Have you ever heard of the term environmental estrogen?  Well, if you haven’t, or know very little about it, the purpose of this blog is to teach you everything that you need to know. It is necessary for everyone to be informed about the sources of environmental estrogens and the consequences of exposure to these foreign estrogens. In order for one to be able to comprehend the toll these estrogens play on one’s body, a fundamental understanding of the natural estrogen pathway and the common sources of environmental estrogens is necessary.

There are many different sources of environmental estrogen.
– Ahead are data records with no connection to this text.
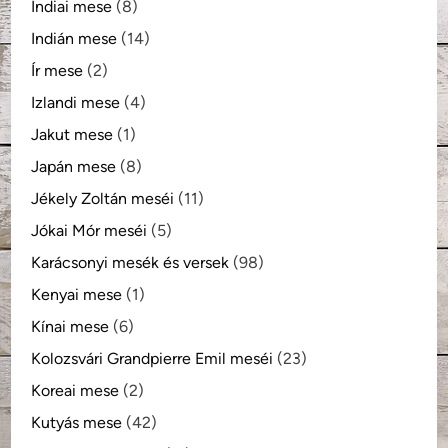
Indiai mese
(8)
Indián mese
(14)
Ír mese
(2)
Izlandi mese
(4)
Jakut mese
(1)
Japán mese
(8)
Jékely Zoltán meséi
(11)
Jókai Mór meséi
(5)
Karácsonyi mesék és versek
(98)
Kenyai mese
(1)
Kínai mese
(6)
Kolozsvári Grandpierre Emil meséi
(23)
Koreai mese
(2)
Kutyás mese
(42)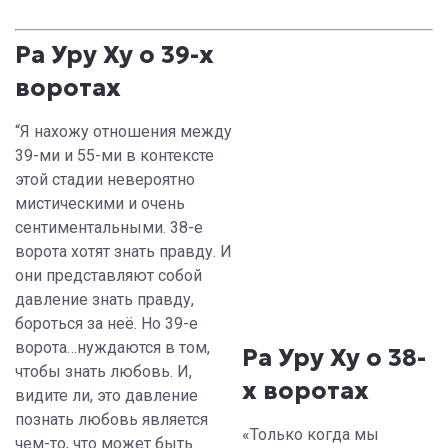
Ра Уру Ху о 39-х
воротах
“Я нахожу отношения между
39-ми и 55-ми в контексте
этой стадии невероятно
мистическими и очень
сентиментальными. 38-е
ворота хотят знать правду. И
они представляют собой
давление знать правду,
бороться за неё. Но 39-е
ворота…нуждаются в том,
Ра Уру Ху о 38-
чтобы знать любовь. И,
х воротах
видите ли, это давление
познать любовь является
«Только когда мы
чем-то, что может быть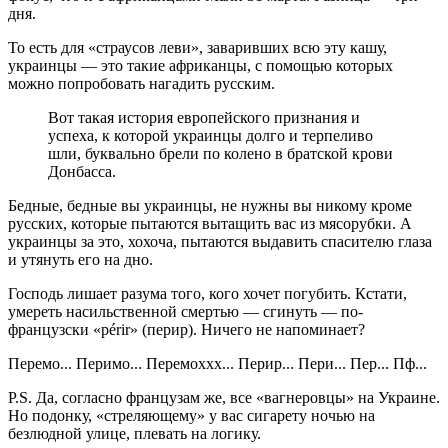
дня.
То есть для «страусов леви», заваривших всю эту кашу,
украинцы — это такие африканцы, с помощью которых
можно попробовать нагадить русским.
Вот такая история европейского признания и
успеха, к которой украинцы долго и терпеливо
шли, буквально брели по колено в братской крови
Донбасса.
Бедные, бедные вы украинцы, не нужны вы никому кроме
русских, которые пытаются вытащить вас из мясорубки. А
украинцы за это, хохоча, пытаются выдавить спасителю глаза
и утянуть его на дно.
Господь лишает разума того, кого хочет погубить. Кстати,
умереть насильственной смертью — сгинуть — по-
французски «périr» (перир). Ничего не напоминает?
Перемо... Перимо... Перемоххх... Перир... Пери... Пер... Пф...
P.S. Да, согласно французам же, все «вагнеровцы» на Украине.
Но подонку, «стреляющему» у вас сигарету ночью на
безлюдной улице, плевать на логику.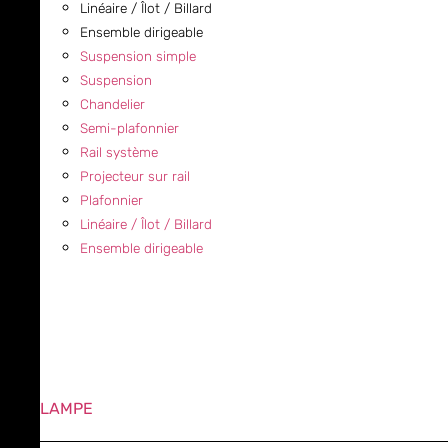
Linéaire / Îlot / Billard
Ensemble dirigeable
Suspension simple
Suspension
Chandelier
Semi-plafonnier
Rail système
Projecteur sur rail
Plafonnier
Linéaire / Îlot / Billard
Ensemble dirigeable
LAMPE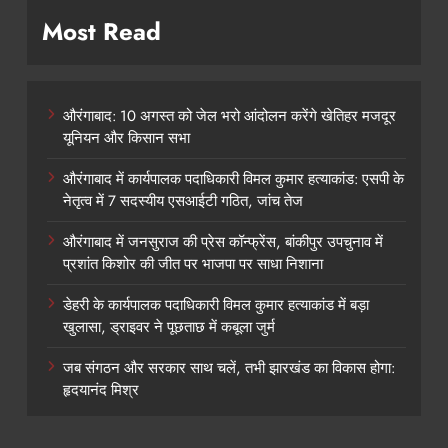
Most Read
औरंगाबाद: 10 अगस्त को जेल भरो आंदोलन करेंगे खेतिहर मजदूर
यूनियन और किसान सभा
औरंगाबाद में कार्यपालक पदाधिकारी विमल कुमार हत्याकांड: एसपी के
नेतृत्व में 7 सदस्यीय एसआईटी गठित, जांच तेज
औरंगाबाद में जनसुराज की प्रेस कॉन्फ्रेंस, बांकीपुर उपचुनाव में
प्रशांत किशोर की जीत पर भाजपा पर साधा निशाना
डेहरी के कार्यपालक पदाधिकारी विमल कुमार हत्याकांड में बड़ा
खुलासा, ड्राइवर ने पूछताछ में कबूला जुर्म
जब संगठन और सरकार साथ चलें, तभी झारखंड का विकास होगा:
हृदयानंद मिश्र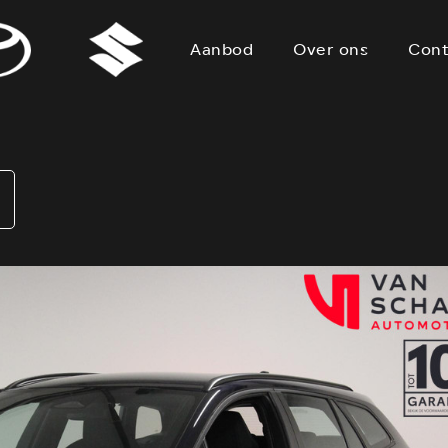
Aanbod
Over ons
Cont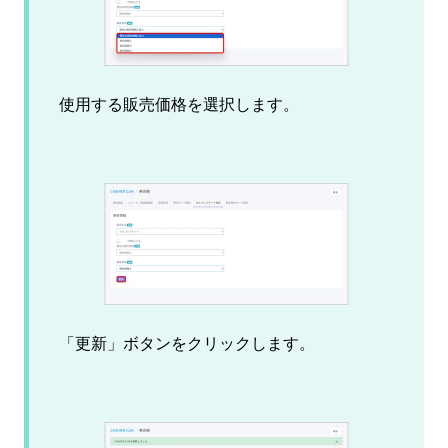
使用する販売価格を選択します。
「更新」ボタンをクリックします。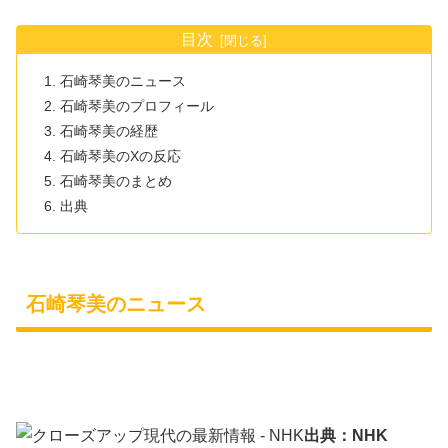
目次
石崎琴美のニュース
石崎琴美のプロフィール
石崎琴美の経歴
石崎琴美のXの反応
石崎琴美のまとめ
出典
石崎琴美のニュース
出典：NHK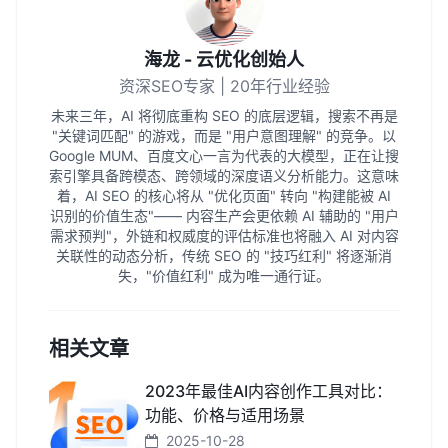
海龙 - 云优化创始人
资深SEO专家 | 20年行业经验
未来三年，AI 将彻底重构 SEO 的底层逻辑，搜索不再是
"关键词匹配" 的游戏，而是 "用户意图理解" 的竞争。以
Google MUM、百度文心一言为代表的大模型，正在让搜
索引擎具备跨模态、跨领域的深度语义分析能力。这意味
着，AI SEO 的核心将从 "优化页面" 转向 "构建能被 AI
识别的价值生态"—— 内容生产会更依赖 AI 辅助的 "用户
需求预判"，外链和权威度的评估标准也将融入 AI 对内容
关联性的动态分析，传统 SEO 的 "技巧红利" 将逐渐消
失，"价值红利" 成为唯一通行证。
相关文章
2023年最佳AI内容创作工具对比：
功能、价格与适用场景
2025-10-28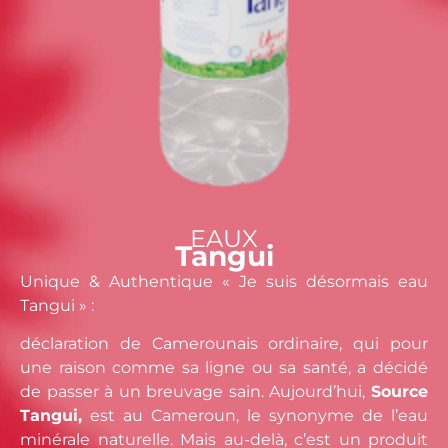
EAUX
Tangui
Unique & Authentique « Je suis désormais eau
Tangui » :
déclaration de Camerounais ordinaire, qui pour
une raison comme sa ligne ou sa santé, a décidé
de passer à un breuvage sain. Aujourd’hui,
Source
Tangui,
est au Cameroun, le synonyme de l’eau
minérale naturelle. Mais au-delà, c’est un produit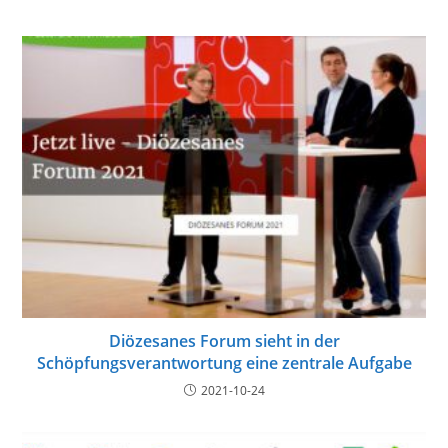
Diözesanes Forum sieht in der
Schöpfungsverantwortung eine zentrale Aufgabe
2021-10-24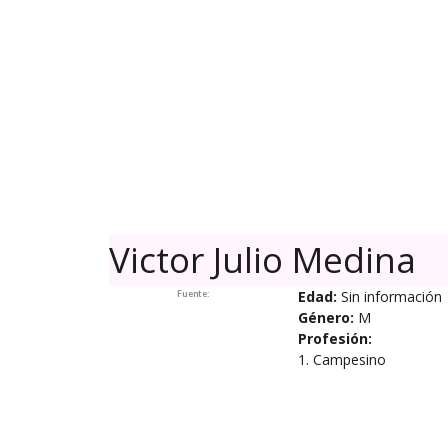
Skip
to
content
Victor Julio Medina
Edad:
Sin información
Fuente:
Género:
M
Profesión:
1. Campesino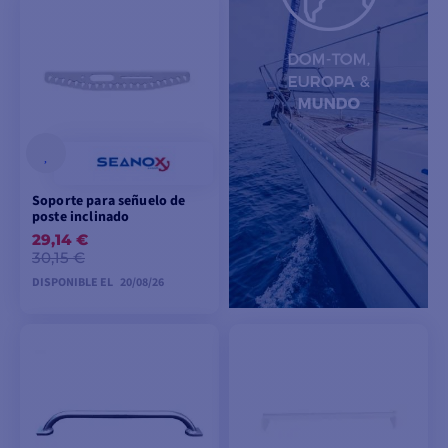
PEDIDO
PEDIDO
ANTICIPADO
ANTICIPADO
Soporte para señuelo de
poste inclinado
29,14 €
30,15 €
DISPONIBLE EL
20/08/26
PEDIDO
ANTICIPADO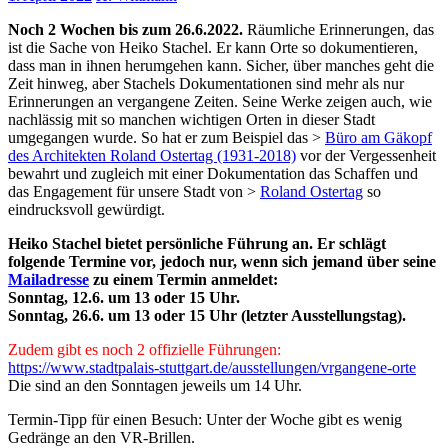
Noch 2 Wochen bis zum 26.6.2022.
Räumliche Erinnerungen, das
ist die Sache von Heiko Stachel. Er kann Orte so dokumentieren,
dass man in ihnen herumgehen kann. Sicher, über manches geht die
Zeit hinweg, aber Stachels Dokumentationen sind mehr als nur
Erinnerungen an vergangene Zeiten. Seine Werke zeigen auch, wie
nachlässig mit so manchen wichtigen Orten in dieser Stadt
umgegangen wurde. So hat er zum Beispiel das >
Büro am Gäkopf
des Architekten Roland Ostertag (1931-2018)
vor der Vergessenheit
bewahrt und zugleich mit einer Dokumentation das Schaffen und
das Engagement für unsere Stadt von >
Roland Ostertag
so
eindrucksvoll gewürdigt.
Heiko Stachel bietet persönliche Führung an. Er schlägt
folgende Termine vor, jedoch nur, wenn sich jemand über seine
Mailadresse
zu einem Termin anmeldet:
Sonntag, 12.6. um 13 oder 15 Uhr.
Sonntag, 26.6. um 13 oder 15 Uhr (letzter Ausstellungstag).
Zudem gibt es noch 2 offizielle Führungen:
https://www.stadtpalais-stuttgart.de/ausstellungen/vrgangene-orte
Die sind an den Sonntagen jeweils um 14 Uhr.
Termin-Tipp für einen Besuch: Unter der Woche gibt es wenig
Gedränge an den VR-Brillen.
Some of the sources include spermicide, canned foods, dental sealants, baby bottles, plastic food wrap and containers, herbicides, pesticides and detergents whose alkyl phenols release estrogens as they break down [6]. There are some environmental estrogens that are naturally produced, such as saponins in yams [6]. There are environmental estrogens that are purposely manufactured to act as estrogen analogues, such as oral and other contraceptives [6]. Finally, there are environmental estrogens that are manufactured for other human activity, such as DDT, which is used as a pesticide in agricultural communities around the world [6]. The latter of these three categories is said to act as an endocrine disrupter, meaning that once the human body has absorbed the substance, it is seen as the female hormone estrogen and can bind to estrogen receptors. The body cannot tell the difference between harmful environmental estrogens and estrogen that is produced by germ cells in the body. Environmental estrogen can have devastating effects, especially since our bodies have no control over the concentration that is brought into the body.

Although one’s exposure to environmental estrogens may in minimal concentrations, it is important to know that these foreign estrogens are not easily metabolized by the body [5,6]. They are stored within the fat cells of one’s body and can be slowly released over time, causing detrimental effects on cancers, puberty, pregnancy, etc. It is almost impossible to eliminate all known and unknown environmental estrogens, so we have provided a fairly extensive list at the end of this website that explains ways in which to avoid high exposure to these foreign estrogens and ways to accelerate the metabolism of them if they happen to be absorbed.

Throughout this site, we hope to bring about a fundamental understanding of environmental estrogen and the effects of environmental estrogen. From here, you can take charge in your community and educate about all the small changes each one of us can make to start fixing this problem.